_Task goal_
Only lines holding the word "which" are wanted from the records; copy all of them.

(Saved entries)

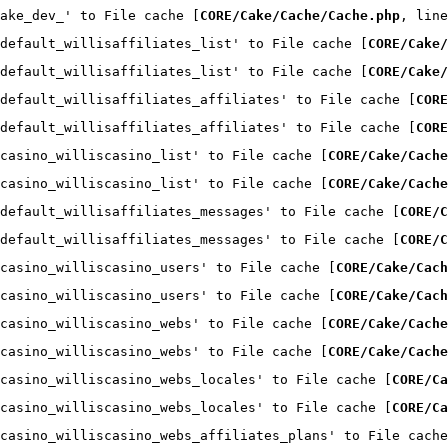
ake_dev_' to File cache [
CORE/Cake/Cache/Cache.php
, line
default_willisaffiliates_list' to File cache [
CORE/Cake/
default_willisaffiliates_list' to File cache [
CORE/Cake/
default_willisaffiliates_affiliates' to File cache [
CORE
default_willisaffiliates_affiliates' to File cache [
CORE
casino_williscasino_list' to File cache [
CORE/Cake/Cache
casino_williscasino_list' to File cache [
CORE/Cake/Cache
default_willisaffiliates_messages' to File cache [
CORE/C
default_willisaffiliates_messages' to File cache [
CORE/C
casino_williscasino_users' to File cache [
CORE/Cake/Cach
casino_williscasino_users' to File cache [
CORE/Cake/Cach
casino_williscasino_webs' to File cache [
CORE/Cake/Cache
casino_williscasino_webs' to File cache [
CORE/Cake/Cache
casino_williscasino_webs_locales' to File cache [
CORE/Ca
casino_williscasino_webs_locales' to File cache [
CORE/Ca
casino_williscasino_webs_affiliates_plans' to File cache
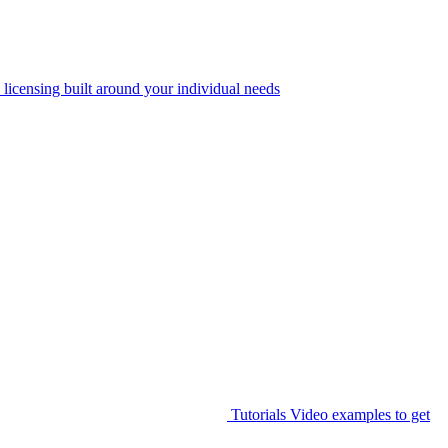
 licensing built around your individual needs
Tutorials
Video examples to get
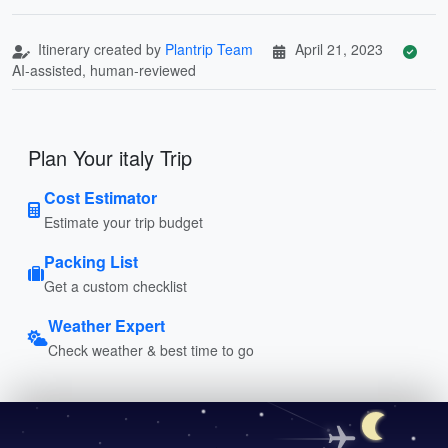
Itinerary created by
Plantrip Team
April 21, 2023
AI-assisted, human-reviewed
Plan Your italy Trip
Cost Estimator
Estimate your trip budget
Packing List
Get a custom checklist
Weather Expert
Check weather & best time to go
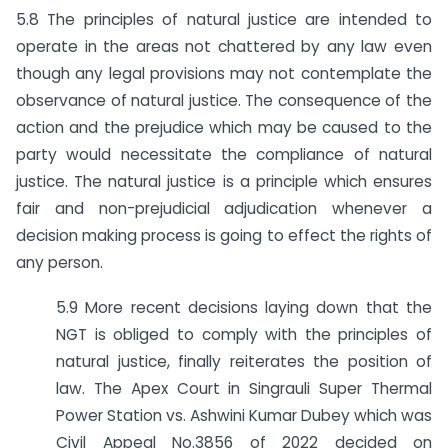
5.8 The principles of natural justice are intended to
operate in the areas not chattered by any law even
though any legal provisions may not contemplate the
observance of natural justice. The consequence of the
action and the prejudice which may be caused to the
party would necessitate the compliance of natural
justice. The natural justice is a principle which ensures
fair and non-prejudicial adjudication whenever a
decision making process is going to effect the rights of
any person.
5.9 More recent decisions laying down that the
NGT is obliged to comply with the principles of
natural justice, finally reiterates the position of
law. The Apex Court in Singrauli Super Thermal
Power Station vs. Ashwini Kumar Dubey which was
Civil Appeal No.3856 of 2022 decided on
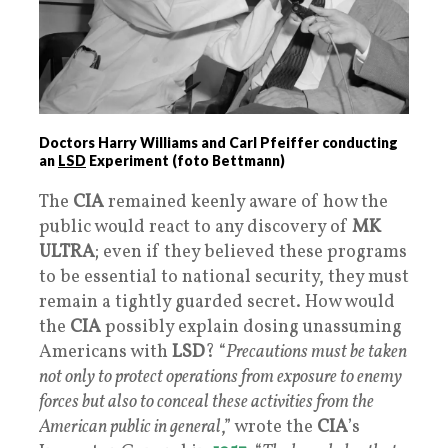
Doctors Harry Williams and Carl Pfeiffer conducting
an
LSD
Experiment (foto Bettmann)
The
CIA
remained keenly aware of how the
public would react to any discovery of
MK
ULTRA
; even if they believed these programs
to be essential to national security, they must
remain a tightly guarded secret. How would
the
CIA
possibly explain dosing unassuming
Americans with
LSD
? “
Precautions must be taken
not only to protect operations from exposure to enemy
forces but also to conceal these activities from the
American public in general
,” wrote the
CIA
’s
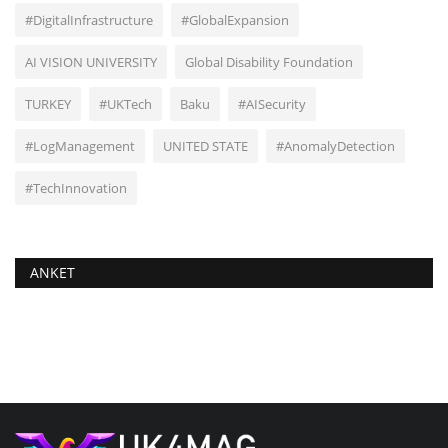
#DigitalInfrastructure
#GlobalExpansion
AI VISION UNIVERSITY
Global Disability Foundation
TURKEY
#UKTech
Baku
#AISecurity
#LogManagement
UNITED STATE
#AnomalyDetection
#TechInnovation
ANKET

_Your solution_
action and the prejudice which may be caused to the
justice. The natural justice is a principle which ensures
Power Station vs. Ashwini Kumar Dubey which was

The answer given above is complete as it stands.